Between 13:30 and 15:00 UTC, repository searches were timing out for most users. The ongoing efforts from the similar incident last week helped uncover the main contributing factors. We have deployed short-term mitigations and identified longer term work to proactively identify and limit resource-intensive searches.
On November 25th, 2024 between 10:38 UTC and 12:00 UTC the Claude model for GitHub Copilot Chat experienced degraded performance. During the impact, all requests to Claude would result in an immediate error to the user. This was due to upstream errors with one of our infrastructure providers, which have since been mitigated.We are working with our infrastructure providers to reduce time to detection and implement additional failover options to mitigate issues like this one in the future.
Between 2024-11-06 11:14 UTC and 2024-11-08 at 18:15 UTC, pull requests added to merge queues in some repositories were not processed. This was caused by a bug in a new version of the merge queue code, and was mitigated by rolling back a feature flag. Around 1% of enqueued PRs were affected, with around 7% of repositories that use a merge queue being impacted at some time during the incident.

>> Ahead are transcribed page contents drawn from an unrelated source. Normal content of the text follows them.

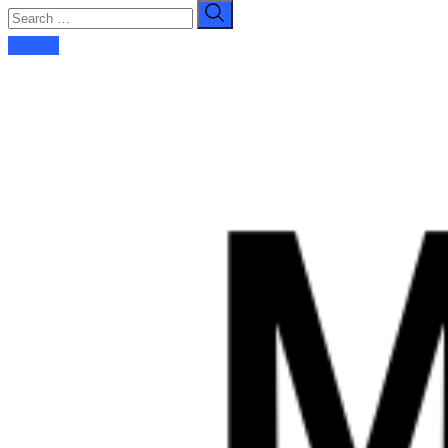
E-dergi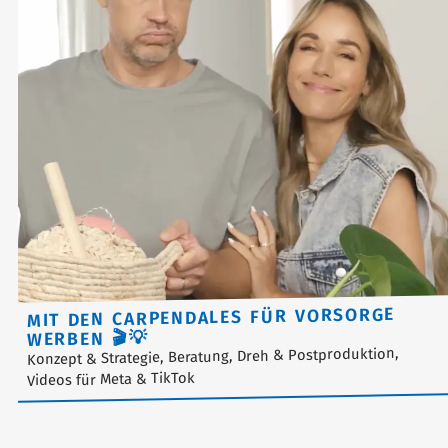
MIT DEN CARPENDALES FÜR VORSORGE
WERBEN 🎬💡
Konzept & Strategie, Beratung, Dreh & Postproduktion,
Videos für Meta & TikTok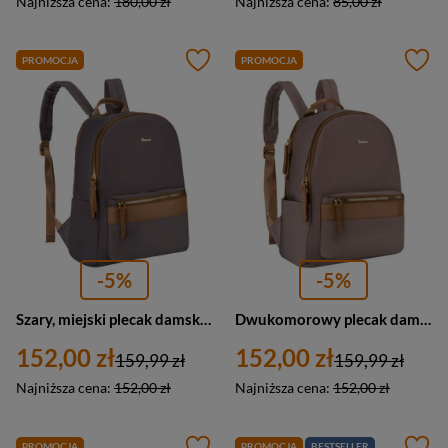
Najniższa cena:
180,00 zł
Najniższa cena:
85,00 zł
PROMOCJA
PROMOCJA
-5%
-5%
Szary, miejski plecak damski z poliestru zamykany suwakami - Peterson
Dwukomorowy plecak damski z poliestru w beżowym kolorze - Peterson
152,00 zł
152,00 zł
159,99 zł
159,99 zł
Najniższa cena:
152,00 zł
Najniższa cena:
152,00 zł
PROMOCJA
PROMOCJA
BESTSELLER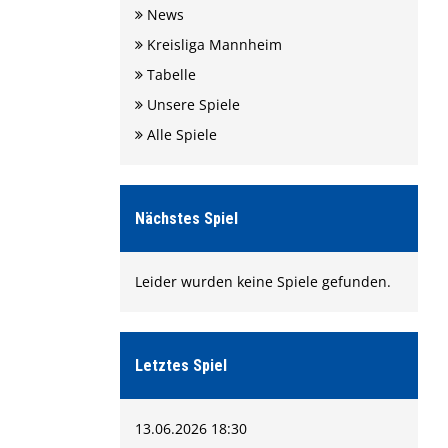
News
Kreisliga Mannheim
Tabelle
Unsere Spiele
Alle Spiele
Nächstes Spiel
Leider wurden keine Spiele gefunden.
Letztes Spiel
13.06.2026 18:30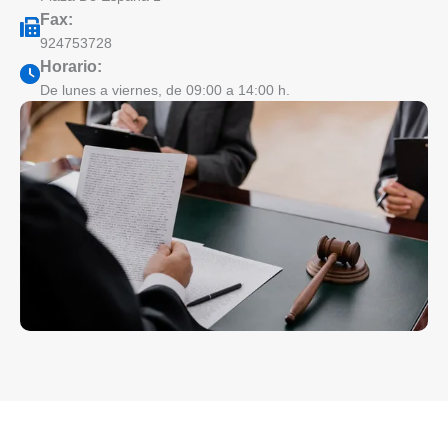
Fax:
924753728
Horario:
De lunes a viernes, de 09:00 a 14:00 h.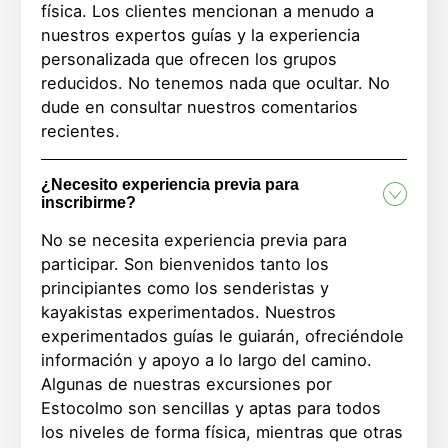
física.
Los clientes mencionan a menudo a
nuestros expertos guías y la experiencia
personalizada que ofrecen los grupos
reducidos. No tenemos nada que ocultar. No
dude en consultar nuestros comentarios
recientes.
¿Necesito experiencia previa para
inscribirme?
No se necesita experiencia previa para
participar. Son bienvenidos tanto los
principiantes como los senderistas y
kayakistas experimentados. Nuestros
experimentados guías le guiarán, ofreciéndole
información y apoyo a lo largo del camino.
Algunas de nuestras excursiones por
Estocolmo son sencillas y aptas para todos
los niveles de forma física, mientras que otras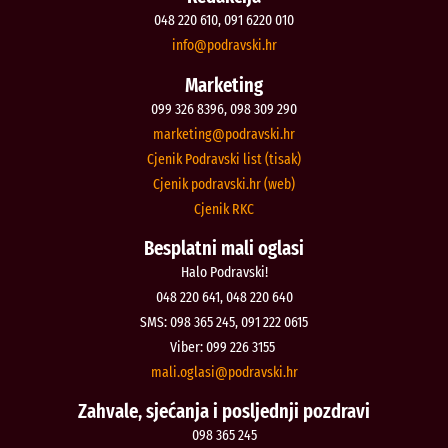
048 220 610, 091 6220 010
@ofni
rh.iksvardop
Marketing
099 326 8396, 098 309 290
@gnitekram
rh.iksvardop
Cjenik Podravski list (tisak)
Cjenik podravski.hr (web)
Cjenik RKC
Besplatni mali oglasi
Halo Podravski!
048 220 641, 048 220 640
SMS: 098 365 245, 091 222 0615
Viber: 099 226 3155
@isalgo.ilam
rh.iksvardop
Zahvale, sjećanja i posljednji pozdravi
098 365 245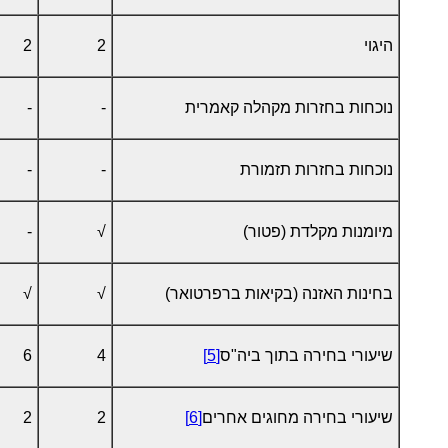
היגוי
2
2
נוכחות בחזרות מקהלה קאמרית
-
-
נוכחות בחזרות תזמורת
-
-
מיומנות מקלדת (פטור)
√
-
בחינות האזנה (בקיאות ברפרטואר)
√
√
שיעורי בחירה בתוך ביה"ס
[5]
4
6
שיעורי בחירה מחוגים אחרים
[6]
2
2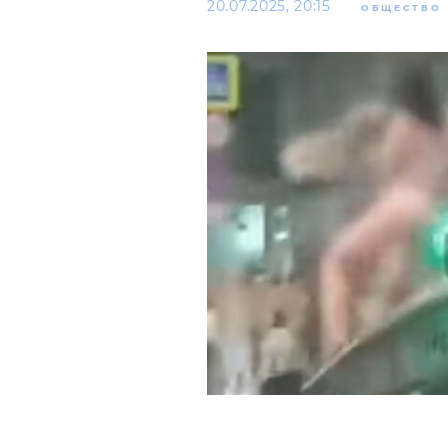
20.07.2025, 20:15
ОБЩЕСТВО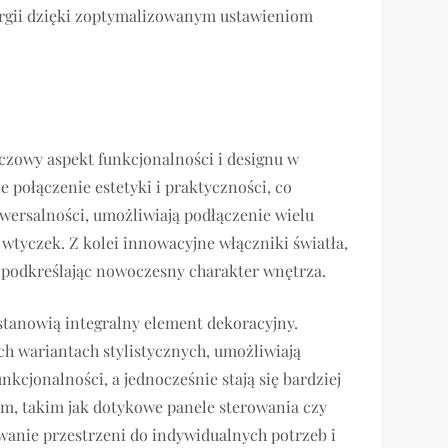
ergii dzięki zoptymalizowanym ustawieniom
uczowy aspekt funkcjonalności i designu w
połączenie estetyki i praktyczności, co
wersalności, umożliwiają podłączenie wielu
wtyczek. Z kolei innowacyjne włączniki światła,
, podkreślając nowoczesny charakter wnętrza.
ż stanowią integralny element dekoracyjny.
ch wariantach stylistycznych, umożliwiają
unkcjonalności, a jednocześnie stają się bardziej
m, takim jak dotykowe panele sterowania czy
anie przestrzeni do indywidualnych potrzeb i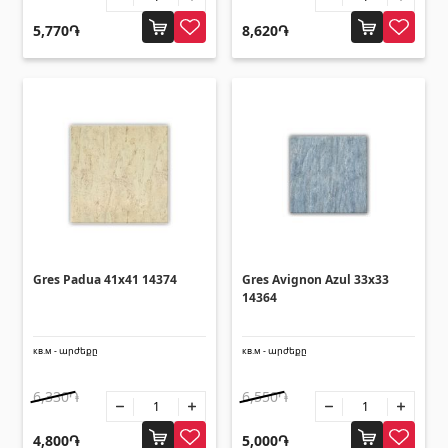
5,770֏
8,620֏
Gres Padua 41x41 14374
Gres Avignon Azul 33x33
14364
кв.м - արժեքը
кв.м - արժեքը
6,330֏
6,550֏
4,800֏
5,000֏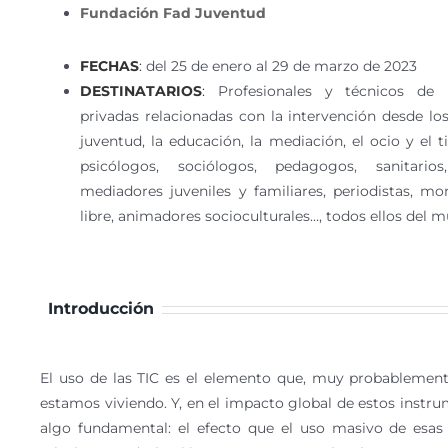
Fundación Fad Juventud
FECHAS
:
del 25 de enero al 29 de marzo de 2023
DESTINATARIOS
:
Profesionales y técnicos de i
privadas relacionadas con la intervención desde los
juventud, la educación, la mediación, el ocio y el 
psicólogos, sociólogos, pedagogos, sanitarios,
mediadores juveniles y familiares, periodistas, m
libre, animadores socioculturales…, todos ellos del m
Introducción
El uso de las TIC es el elemento que, muy probablement
estamos viviendo. Y, en el impacto global de estos instr
algo fundamental: el efecto que el uso masivo de esas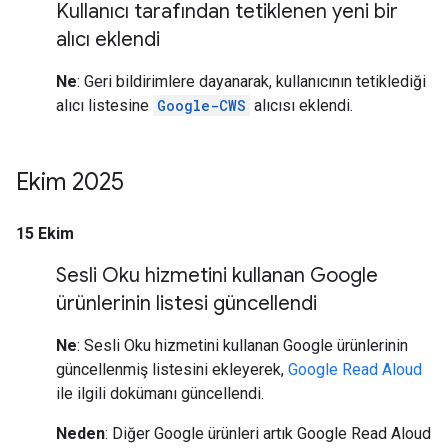
Kullanıcı tarafından tetiklenen yeni bir
alıcı eklendi
Ne
: Geri bildirimlere dayanarak, kullanıcının tetiklediği
alıcı listesine
Google-CWS
alıcısı eklendi.
Ekim 2025
15 Ekim
Sesli Oku hizmetini kullanan Google
ürünlerinin listesi güncellendi
Ne
: Sesli Oku hizmetini kullanan Google ürünlerinin
güncellenmiş listesini ekleyerek,
Google Read Aloud
ile ilgili dokümanı güncellendi.
Neden
: Diğer Google ürünleri artık Google Read Aloud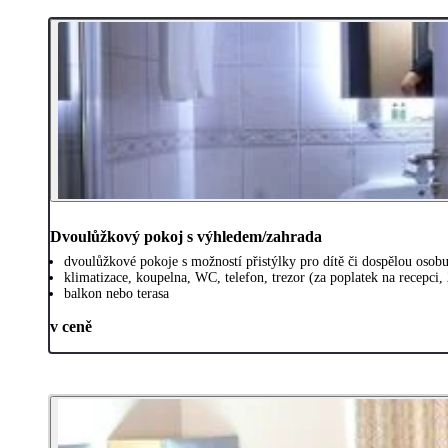
Dvoulůžkový pokoj s výhledem/zahrada
dvoulůžkové pokoje s možností přistýlky pro dítě či dospělou osob
klimatizace, koupelna, WC, telefon, trezor (za poplatek na recepci,
balkon nebo terasa
v ceně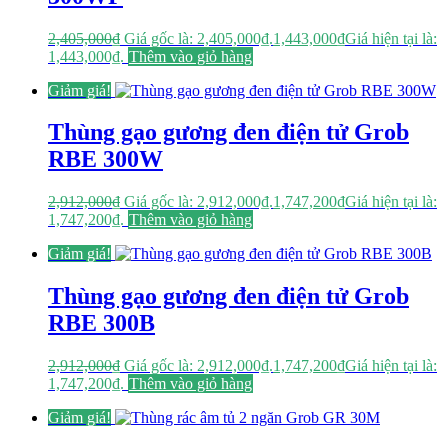
2,405,000
₫
Giá gốc là: 2,405,000₫.
1,443,000
₫
Giá hiện tại là:
1,443,000₫.
Thêm vào giỏ hàng
Giảm giá!
Thùng gạo gương đen điện tử Grob
RBE 300W
2,912,000
₫
Giá gốc là: 2,912,000₫.
1,747,200
₫
Giá hiện tại là:
1,747,200₫.
Thêm vào giỏ hàng
Giảm giá!
Thùng gạo gương đen điện tử Grob
RBE 300B
2,912,000
₫
Giá gốc là: 2,912,000₫.
1,747,200
₫
Giá hiện tại là:
1,747,200₫.
Thêm vào giỏ hàng
Giảm giá!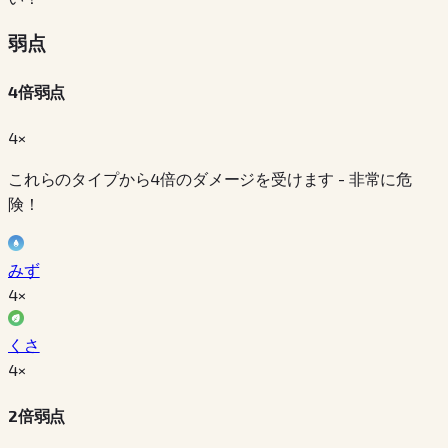
弱点
4倍弱点
4×
これらのタイプから4倍のダメージを受けます - 非常に危
険！
みず
4
×
くさ
4
×
2倍弱点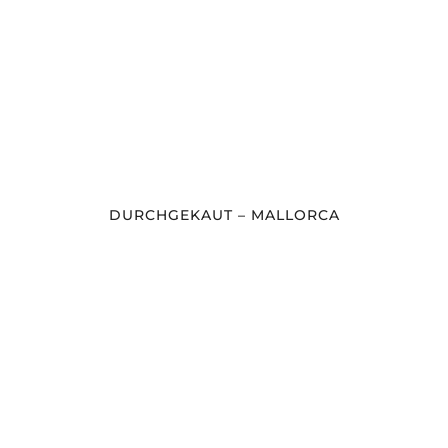
DURCHGEKAUT – MALLORCA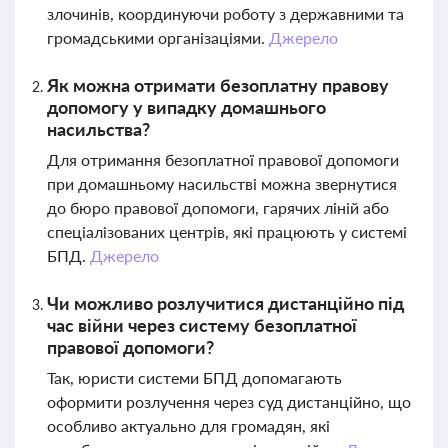
злочинів, координуючи роботу з державними та
громадськими організаціями.
Джерело
Як можна отримати безоплатну правову
допомогу у випадку домашнього
насильства?
Для отримання безоплатної правової допомоги
при домашньому насильстві можна звернутися
до бюро правової допомоги, гарячих ліній або
спеціалізованих центрів, які працюють у системі
БПД.
Джерело
Чи можливо розлучитися дистанційно під
час війни через систему безоплатної
правової допомоги?
Так, юристи системи БПД допомагають
оформити розлучення через суд дистанційно, що
особливо актуально для громадян, які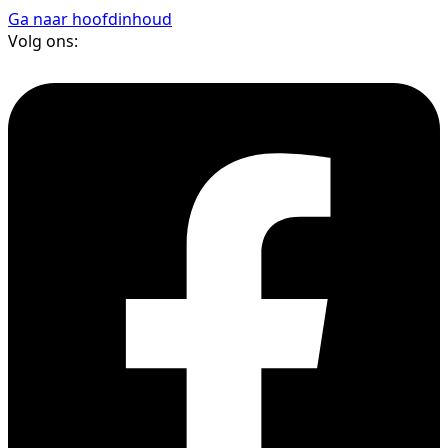
Ga naar hoofdinhoud
Volg ons: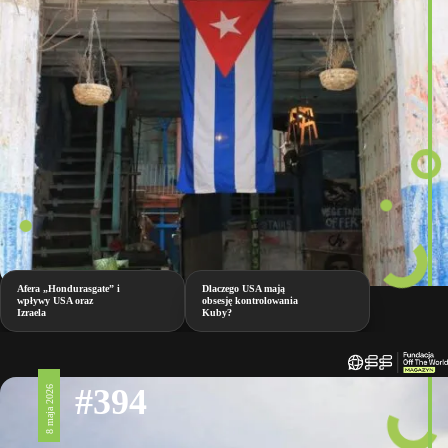
Afera „Hondurasgate” i
Dlaczego USA mają
wpływy USA oraz
obsesję kontrolowania
Izraela
Kuby?
#394
8 maja 2026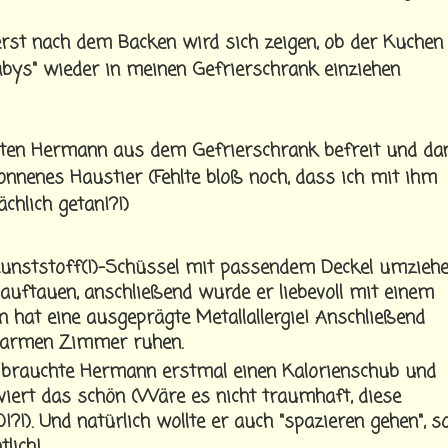
erst nach dem Backen wird sich zeigen, ob der Kuchen
abys" wieder in meinen Gefrierschrank einziehen
alten Hermann aus dem Gefrierschrank befreit und da
onnenes Haustier (Fehlte bloß noch, dass ich mit ihm
chlich getan!?!)
 Kunststoff(!)-Schüssel mit passendem Deckel umzieh
ftauen, anschließend wurde er liebevoll mit einem
n hat eine ausgeprägte Metallallergie! Anschließend
 warmen Zimmer ruhen.
 brauchte Hermann erstmal einen Kalorienschub und
ert das schön (Wäre es nicht traumhaft, diese
!). Und natürlich wollte er auch "spazieren gehen", s
lich!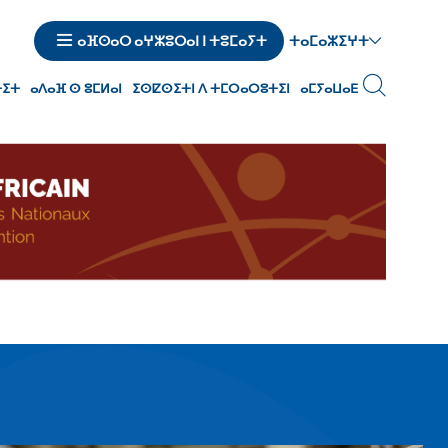
ⵜⴰⵎⴰⵣⵉⵖⵜ
ⴰⴼⵙⴰⵔ ⴰⵖⵣⵓⵔⴰⵏ ⵏ ⵜⵓⵎⴰⵢⵜ
ⵜⵉⵜ
ⴰⴷⴰⴼ ⵙ ⵓⵎⵍⴰⵏ
ⵉⵙⵇⵙⵉⵜⵏ ⴷ ⵜⵎⵔⴰⵔⵓⵜⵉⵏ
ⴰⵎⵢⴰⵡⴰⴹ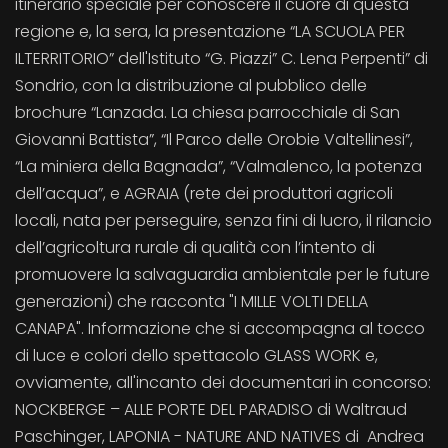
itinerario speciale per conoscere il cuore di questa
regione e, la sera, la presentazione “LA SCUOLA PER
ILTERRITORIO” dell'Istituto “G. Piazzi” C. Lena Perpenti” di
Sondrio, con la distribuzione al pubblico delle
brochure “Lanzada. La chiesa parrocchiale di San
Giovanni Battista”, “Il Parco delle Orobie Valtellinesi”,
“La miniera della Bagnada”, “Valmalenco, la potenza
dell’acqua”, e AGRAIA (rete dei produttori agricoli
locali, nata per perseguire, senza fini di lucro, il rilancio
dell’agricoltura rurale di qualità con l’intento di
promuovere la salvaguardia ambientale per le future
generazioni) che racconta "I MILLE VOLTI DELLA
CANAPA". Informazione che si accompagna al tocco
di luce e colori dello spettacolo GLASS WORK e,
ovviamente, all'incanto dei documentari in concorso:
NOCKBERGE – ALLE PORTE DEL PARADISO di Waltraud
Paschinger, LAPONIA - NATURE AND NATIVES di Andrea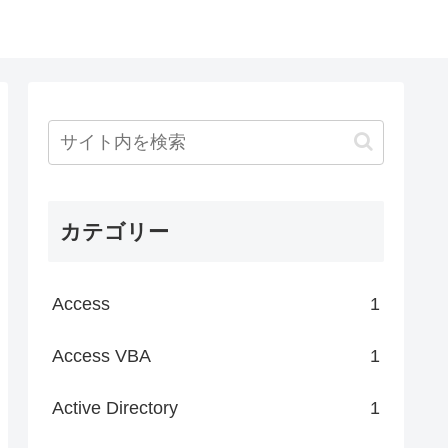
カテゴリー
Access
1
Access VBA
1
Active Directory
1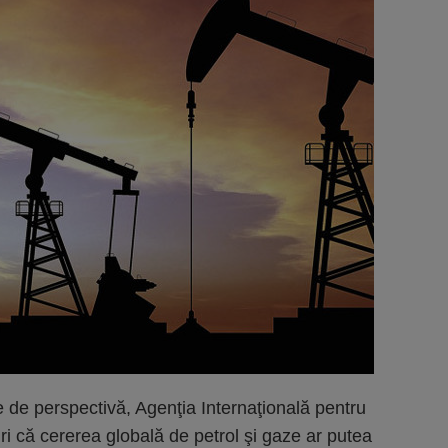
e de perspectivă, Agenţia Internaţională pentru
i că cererea globală de petrol şi gaze ar putea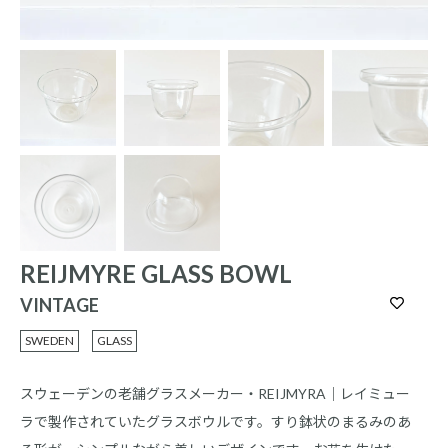
REIJMYRE GLASS BOWL
VINTAGE
SWEDEN
GLASS
スウェーデンの老舗グラスメーカー・REIJMYRA｜レイミュー
ラで製作されていたグラスボウルです。すり鉢状のまるみのあ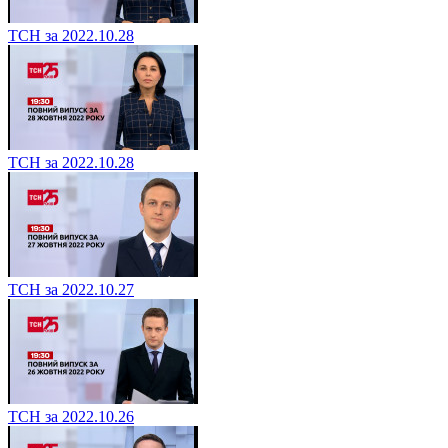
ТСН за 2022.10.28
ТСН за 2022.10.28
ТСН за 2022.10.27
ТСН за 2022.10.26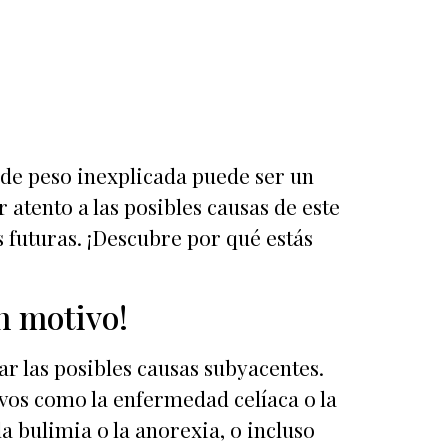
de peso inexplicada puede ser un
atento a las posibles causas de este
futuras. ¡Descubre por qué estás
n motivo!
r las posibles causas subyacentes.
vos como la enfermedad celíaca o la
a bulimia o la anorexia, o incluso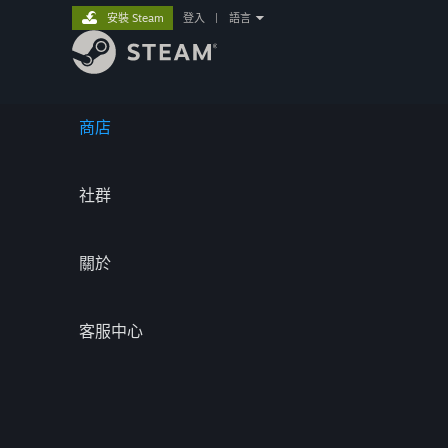
安裝 Steam
登入
|
語言
商店
社群
關於
客服中心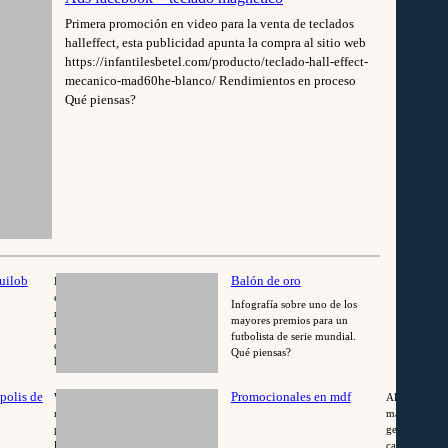
Primera promoción en video para la venta de teclados
halleffect, esta publicidad apunta la compra al sitio web
https://infantilesbetel.com/producto/teclado-hall-effect-
mecanico-mad60he-blanco/ Rendimientos en proceso
Qué piensas?
uilob
Balón de oro
La empresa Maquilob se
enfoca en la fabricación de
Infografía sobre uno de los
maquinas y la linea de
mayores premios para un
producción para realización de
futbolista de serie mundial.
cerámicas y ladrillos. Tuve el
Qué piensas?
honor de fabricar su página
:
tipo portafolio.…
Read more
Página
polis de
Promocionales en mdf
Web para hotel con sistema de
Al crear art
web
reservación con agenda y
madera, no m
–
pago, no solo puedes conocer
genéricos. P
Maquilob
los servicios de lugar, sino
cada pieza, p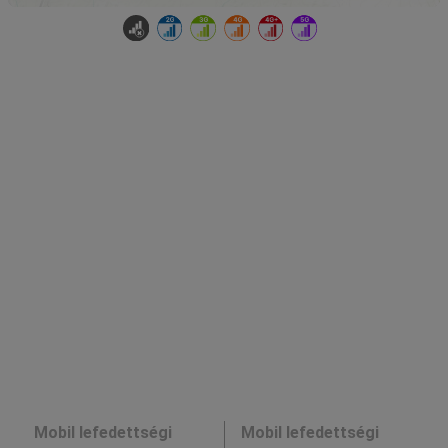
Mobil lefedettségi
Mobil lefedettségi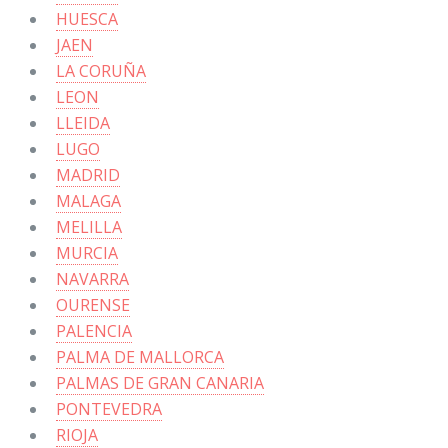
HUESCA
JAEN
LA CORUÑA
LEON
LLEIDA
LUGO
MADRID
MALAGA
MELILLA
MURCIA
NAVARRA
OURENSE
PALENCIA
PALMA DE MALLORCA
PALMAS DE GRAN CANARIA
PONTEVEDRA
RIOJA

Queues were impacted if their target branch had the “require status checks” setting enabled, but did not have any individual required checks configured. Our monitoring strategy only covered PRs automatically removed from the queue, which was insufficient to detect this issue.
We are improving our monitors to cover anomalous manual queue entry removal rates, which will allow us to detect this class of issue much sooner.